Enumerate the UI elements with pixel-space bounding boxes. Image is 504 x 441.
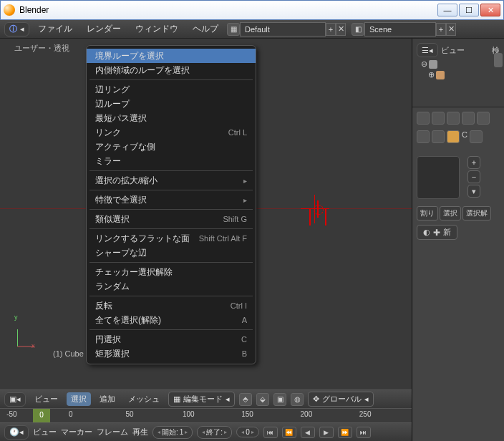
menu-item-5[interactable]: 最短パス選択 [87, 111, 256, 125]
play-button[interactable]: ▶ [319, 427, 334, 438]
scene-browse-icon[interactable]: ◧ [352, 23, 364, 36]
3d-viewport[interactable]: ユーザー・透視 y x (1) [0, 39, 412, 389]
deselect-button[interactable]: 選択解 [462, 206, 491, 220]
menu-item-20[interactable]: ランダム [87, 279, 256, 294]
layout-remove-button[interactable]: ✕ [336, 23, 346, 36]
modifier-tab-icon[interactable] [432, 130, 445, 143]
menu-item-8[interactable]: ミラー [87, 154, 256, 168]
world-tab-icon[interactable] [462, 112, 475, 125]
3d-cursor-h [301, 208, 329, 209]
timeline-ruler[interactable]: 0 -50050100150200250 [0, 408, 412, 422]
material-slot-list[interactable] [417, 156, 460, 199]
menu-item-3[interactable]: 辺リング [87, 82, 256, 97]
select-mode-edge[interactable]: ⬙ [256, 393, 269, 406]
menu-help[interactable]: ヘルプ [187, 21, 224, 37]
menu-item-19[interactable]: チェッカー選択解除 [87, 265, 256, 279]
menu-item-6[interactable]: リンクCtrl L [87, 125, 256, 140]
ruler-tick: 250 [359, 410, 372, 418]
new-material-button[interactable]: ◐✚新 [417, 225, 457, 240]
outliner-view[interactable]: ビュー [441, 45, 465, 56]
keyframe-next-button[interactable]: ⏩ [338, 427, 352, 438]
maximize-button[interactable]: ☐ [459, 4, 479, 16]
pin-icon[interactable] [417, 112, 430, 125]
mode-selector[interactable]: ▦ 編集モード ◂ [168, 392, 235, 407]
scene-icon [429, 60, 437, 69]
layout-add-button[interactable]: + [326, 23, 336, 36]
hdr-select[interactable]: 選択 [67, 392, 91, 406]
menu-item-0[interactable]: 境界ループを選択 [87, 49, 256, 63]
slot-add-button[interactable]: + [467, 156, 480, 169]
select-menu-popup: 境界ループを選択内側領域のループを選択辺リング辺ループ最短パス選択リンクCtrl… [86, 45, 256, 364]
view-perspective-label: ユーザー・透視 [14, 43, 69, 54]
slot-menu-button[interactable]: ▾ [467, 185, 480, 198]
scene-tab-icon[interactable] [447, 112, 460, 125]
outliner-row-scene[interactable]: ⊖ [415, 59, 501, 69]
ruler-tick: 50 [125, 410, 133, 418]
select-button[interactable]: 選択 [440, 206, 461, 220]
menu-item-12[interactable]: 特徴で全選択 [87, 193, 256, 207]
select-mode-vert[interactable]: ⬘ [239, 393, 252, 406]
tl-view[interactable]: ビュー [33, 427, 57, 437]
play-reverse-button[interactable]: ◀ [301, 427, 315, 438]
3d-cursor-v [314, 195, 315, 223]
menu-item-14[interactable]: 類似選択Shift G [87, 212, 256, 226]
select-mode-face[interactable]: ▣ [273, 393, 286, 406]
close-button[interactable]: ✕ [480, 4, 500, 16]
scene-field[interactable]: Scene [364, 22, 436, 37]
menu-render[interactable]: レンダー [81, 21, 127, 37]
ruler-tick: 200 [301, 410, 313, 418]
keyframe-prev-button[interactable]: ⏪ [282, 427, 296, 438]
limit-selection[interactable]: ◍ [291, 393, 304, 406]
scene-remove-button[interactable]: ✕ [446, 23, 456, 36]
data-tab-icon[interactable] [470, 130, 483, 143]
outliner[interactable]: ☰◂ ビュー 検 ⊖ ⊕ [412, 39, 504, 107]
minimize-button[interactable]: — [437, 4, 457, 16]
screen-layout-field[interactable]: Default [240, 22, 326, 37]
menu-item-22[interactable]: 反転Ctrl I [87, 299, 256, 313]
menu-item-26[interactable]: 矩形選択B [87, 346, 256, 361]
menu-window[interactable]: ウィンドウ [130, 21, 184, 37]
constraint-tab-icon[interactable] [417, 130, 430, 143]
editor-type-outliner[interactable]: ☰◂ [417, 43, 438, 57]
blender-logo-icon [4, 4, 15, 16]
menu-item-1[interactable]: 内側領域のループを選択 [87, 63, 256, 77]
jump-start-button[interactable]: ⏮ [263, 427, 278, 438]
menu-item-25[interactable]: 円選択C [87, 332, 256, 346]
3d-cursor-icon [309, 200, 326, 218]
menu-item-16[interactable]: リンクするフラットな面Shift Ctrl Alt F [87, 231, 256, 246]
sphere-icon: ◐ [423, 228, 430, 237]
scene-add-button[interactable]: + [436, 23, 446, 36]
current-frame-marker[interactable]: 0 [33, 409, 50, 422]
material-tab-icon[interactable] [447, 130, 460, 143]
hdr-add[interactable]: 追加 [95, 392, 120, 406]
menu-item-17[interactable]: シャープな辺 [87, 246, 256, 260]
window-titlebar: Blender — ☐ ✕ [0, 0, 504, 20]
hdr-mesh[interactable]: メッシュ [124, 392, 164, 406]
menu-item-10[interactable]: 選択の拡大/縮小 [87, 173, 256, 188]
current-frame-field[interactable]: ◂0▸ [236, 427, 259, 437]
editor-type-3dview[interactable]: ▣◂ [4, 392, 26, 407]
editor-type-selector[interactable]: ⓘ◂ [4, 22, 29, 37]
render-tab-icon[interactable] [432, 112, 445, 125]
hdr-view[interactable]: ビュー [30, 392, 62, 406]
menu-item-4[interactable]: 辺ループ [87, 97, 256, 111]
slot-remove-button[interactable]: − [467, 170, 480, 183]
tl-playback[interactable]: 再生 [132, 427, 148, 437]
assign-button[interactable]: 割り [417, 206, 438, 220]
props-context-tabs [417, 112, 500, 125]
jump-end-button[interactable]: ⏭ [357, 427, 371, 438]
object-tab-icon[interactable] [477, 112, 490, 125]
tl-frame[interactable]: フレーム [97, 427, 128, 437]
axis-gizmo: y x [10, 321, 36, 346]
tl-marker[interactable]: マーカー [61, 427, 92, 437]
editor-type-timeline[interactable]: 🕐◂ [4, 425, 29, 440]
layout-browse-icon[interactable]: ▦ [227, 23, 240, 36]
start-frame-field[interactable]: ◂開始: 1▸ [152, 426, 193, 439]
menu-item-7[interactable]: アクティブな側 [87, 140, 256, 154]
orientation-selector[interactable]: ✥ グローバル ◂ [308, 392, 374, 407]
outliner-row-world[interactable]: ⊕ [415, 69, 501, 80]
end-frame-field[interactable]: ◂終了:▸ [197, 426, 232, 439]
menu-item-23[interactable]: 全てを選択(解除)A [87, 313, 256, 327]
outliner-scrollbar[interactable] [494, 53, 503, 67]
menu-file[interactable]: ファイル [32, 21, 78, 37]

+-------+

### What to produce
Set down the data above exactly as written. Omit the pictures.

### Result for this exercise
Enumerate the UI elements with pixel-space bounding boxes. Image is 504 x 441.
menu-item-5[interactable]: 最短パス選択 [87, 111, 256, 125]
play-button[interactable]: ▶ [319, 427, 334, 438]
scene-browse-icon[interactable]: ◧ [352, 23, 364, 36]
3d-viewport[interactable]: ユーザー・透視 y x (1) [0, 39, 412, 389]
deselect-button[interactable]: 選択解 [462, 206, 491, 220]
menu-item-20[interactable]: ランダム [87, 279, 256, 294]
layout-remove-button[interactable]: ✕ [336, 23, 346, 36]
modifier-tab-icon[interactable] [432, 130, 445, 143]
menu-item-8[interactable]: ミラー [87, 154, 256, 168]
world-tab-icon[interactable] [462, 112, 475, 125]
3d-cursor-h [301, 208, 329, 209]
timeline-ruler[interactable]: 0 -50050100150200250 [0, 408, 412, 422]
material-slot-list[interactable] [417, 156, 460, 199]
menu-item-3[interactable]: 辺リング [87, 82, 256, 97]
select-mode-edge[interactable]: ⬙ [256, 393, 269, 406]
menu-help[interactable]: ヘルプ [187, 21, 224, 37]
menu-item-19[interactable]: チェッカー選択解除 [87, 265, 256, 279]
menu-item-6[interactable]: リンクCtrl L [87, 125, 256, 140]
ruler-tick: 250 [359, 410, 372, 418]
new-material-button[interactable]: ◐✚新 [417, 225, 457, 240]
outliner-view[interactable]: ビュー [441, 45, 465, 56]
keyframe-next-button[interactable]: ⏩ [338, 427, 352, 438]
maximize-button[interactable]: ☐ [459, 4, 479, 16]
pin-icon[interactable] [417, 112, 430, 125]
mode-selector[interactable]: ▦ 編集モード ◂ [168, 392, 235, 407]
scene-icon [429, 60, 437, 69]
layout-add-button[interactable]: + [326, 23, 336, 36]
hdr-select[interactable]: 選択 [67, 392, 91, 406]
menu-item-0[interactable]: 境界ループを選択 [87, 49, 256, 63]
slot-add-button[interactable]: + [467, 156, 480, 169]
select-menu-popup: 境界ループを選択内側領域のループを選択辺リング辺ループ最短パス選択リンクCtrl… [86, 45, 256, 364]
view-perspective-label: ユーザー・透視 [14, 43, 69, 54]
slot-menu-button[interactable]: ▾ [467, 185, 480, 198]
scene-tab-icon[interactable] [447, 112, 460, 125]
outliner-row-scene[interactable]: ⊖ [415, 59, 501, 69]
ruler-tick: 50 [125, 410, 133, 418]
select-button[interactable]: 選択 [440, 206, 461, 220]
menu-item-12[interactable]: 特徴で全選択 [87, 193, 256, 207]
select-mode-vert[interactable]: ⬘ [239, 393, 252, 406]
tl-view[interactable]: ビュー [33, 427, 57, 437]
play-reverse-button[interactable]: ◀ [301, 427, 315, 438]
3d-cursor-v [314, 195, 315, 223]
menu-item-14[interactable]: 類似選択Shift G [87, 212, 256, 226]
select-mode-face[interactable]: ▣ [273, 393, 286, 406]
close-button[interactable]: ✕ [480, 4, 500, 16]
scene-field[interactable]: Scene [364, 22, 436, 37]
menu-render[interactable]: レンダー [81, 21, 127, 37]
ruler-tick: 200 [301, 410, 313, 418]
keyframe-prev-button[interactable]: ⏪ [282, 427, 296, 438]
limit-selection[interactable]: ◍ [291, 393, 304, 406]
scene-remove-button[interactable]: ✕ [446, 23, 456, 36]
data-tab-icon[interactable] [470, 130, 483, 143]
outliner[interactable]: ☰◂ ビュー 検 ⊖ ⊕ [412, 39, 504, 107]
minimize-button[interactable]: — [437, 4, 457, 16]
screen-layout-field[interactable]: Default [240, 22, 326, 37]
menu-item-22[interactable]: 反転Ctrl I [87, 299, 256, 313]
menu-item-26[interactable]: 矩形選択B [87, 346, 256, 361]
menu-window[interactable]: ウィンドウ [130, 21, 184, 37]
constraint-tab-icon[interactable] [417, 130, 430, 143]
editor-type-outliner[interactable]: ☰◂ [417, 43, 438, 57]
blender-logo-icon [4, 4, 15, 16]
menu-item-1[interactable]: 内側領域のループを選択 [87, 63, 256, 77]
jump-start-button[interactable]: ⏮ [263, 427, 278, 438]
menu-item-25[interactable]: 円選択C [87, 332, 256, 346]
3d-cursor-icon [309, 200, 326, 218]
menu-item-16[interactable]: リンクするフラットな面Shift Ctrl Alt F [87, 231, 256, 246]
sphere-icon: ◐ [423, 228, 430, 237]
scene-add-button[interactable]: + [436, 23, 446, 36]
current-frame-marker[interactable]: 0 [33, 409, 50, 422]
material-tab-icon[interactable] [447, 130, 460, 143]
hdr-add[interactable]: 追加 [95, 392, 120, 406]
menu-item-17[interactable]: シャープな辺 [87, 246, 256, 260]
window-titlebar: Blender — ☐ ✕ [0, 0, 504, 20]
hdr-mesh[interactable]: メッシュ [124, 392, 164, 406]
menu-item-10[interactable]: 選択の拡大/縮小 [87, 173, 256, 188]
current-frame-field[interactable]: ◂0▸ [236, 427, 259, 437]
editor-type-3dview[interactable]: ▣◂ [4, 392, 26, 407]
editor-type-selector[interactable]: ⓘ◂ [4, 22, 29, 37]
render-tab-icon[interactable] [432, 112, 445, 125]
hdr-view[interactable]: ビュー [30, 392, 62, 406]
menu-item-4[interactable]: 辺ループ [87, 97, 256, 111]
slot-remove-button[interactable]: − [467, 170, 480, 183]
tl-playback[interactable]: 再生 [132, 427, 148, 437]
assign-button[interactable]: 割り [417, 206, 438, 220]
props-context-tabs [417, 112, 500, 125]
jump-end-button[interactable]: ⏭ [357, 427, 371, 438]
object-tab-icon[interactable] [477, 112, 490, 125]
tl-frame[interactable]: フレーム [97, 427, 128, 437]
axis-gizmo: y x [10, 321, 36, 346]
tl-marker[interactable]: マーカー [61, 427, 92, 437]
editor-type-timeline[interactable]: 🕐◂ [4, 425, 29, 440]
layout-browse-icon[interactable]: ▦ [227, 23, 240, 36]
start-frame-field[interactable]: ◂開始: 1▸ [152, 426, 193, 439]
menu-item-7[interactable]: アクティブな側 [87, 140, 256, 154]
orientation-selector[interactable]: ✥ グローバル ◂ [308, 392, 374, 407]
outliner-row-world[interactable]: ⊕ [415, 69, 501, 80]
end-frame-field[interactable]: ◂終了:▸ [197, 426, 232, 439]
menu-item-23[interactable]: 全てを選択(解除)A [87, 313, 256, 327]
outliner-scrollbar[interactable] [494, 53, 503, 67]
menu-file[interactable]: ファイル [32, 21, 78, 37]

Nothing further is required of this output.